Runtime Model

Vector’s runtime model and how it manages concurrency

Tokio core event loop Main task futures::futures::FromAll Future #1 (component) Future #2 (component) Future #3 (component) Future #n (component)

Vector’s runtime is a futures-based asynchronous runtime where nodes in Vector’s DAG topology model roughly map to asynchronous tasks that communicate via channels, all scheduled by the Tokio runtime.

Tasks

Nodes in Vector’s topology roughly map to asynchronous tasks, with the exception being stateless transforms that are inlined into the source for concurrency reasons.

Source tasks

Sources are tasks with an output channel. This interface is intentionally simple and favors internal composability to allow for maximum flexibility across Vector’s wide array of sources.

Transform tasks

Transforms can both be tasks or stateless functions depending on their purpose.
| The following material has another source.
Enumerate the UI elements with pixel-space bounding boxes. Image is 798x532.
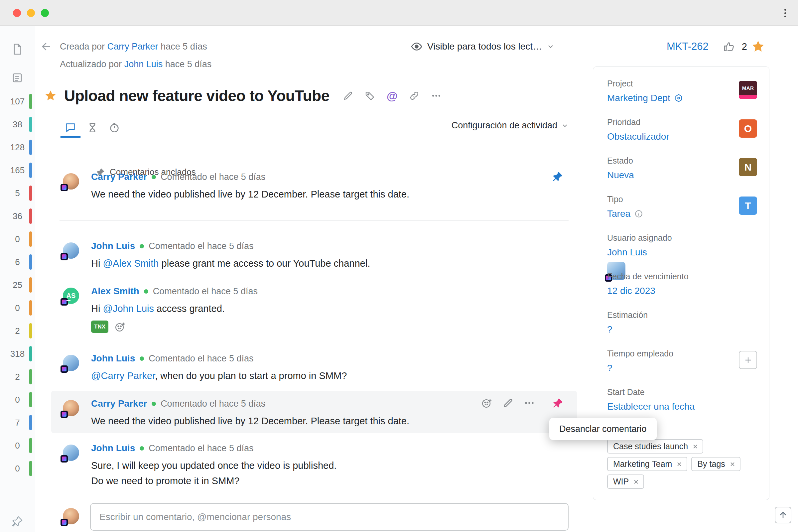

Stateless function transforms

Stateless function transforms are single operation transforms that do not maintain state across multiple events. For example, the remap transform performs individual operations on events as they are received and immediately returns. This function-like simplicity allows them to be inlined at the source level to achieve our concurrency model.

Task transforms

Task transforms can optionally maintain state across multiple events. Therefore, they run as separate tasks and cannot be inlined at the source level for concurrency. An example of task transform is the dedupe transform, which maintains state to drop duplicate events.

Sink tasks

Sinks are tasks with an input channel. This interface is intentionally simple and favors internal composability to allow for maximum flexibility. Sinks share a lot of infrastructure that make them easy and flexible to build. Such as streaming, batching, partitioning, networking, retries, and buffers.

Scheduler

Vector uses the Tokio runtime for task scheduling.

Data plane

Nodes in Vector’s DAG topology communicate via channels. Edge nodes are customized channels with dynamic output control where back pressure is the default, but can be customized on a per-sink basis to shed load or persist to disk.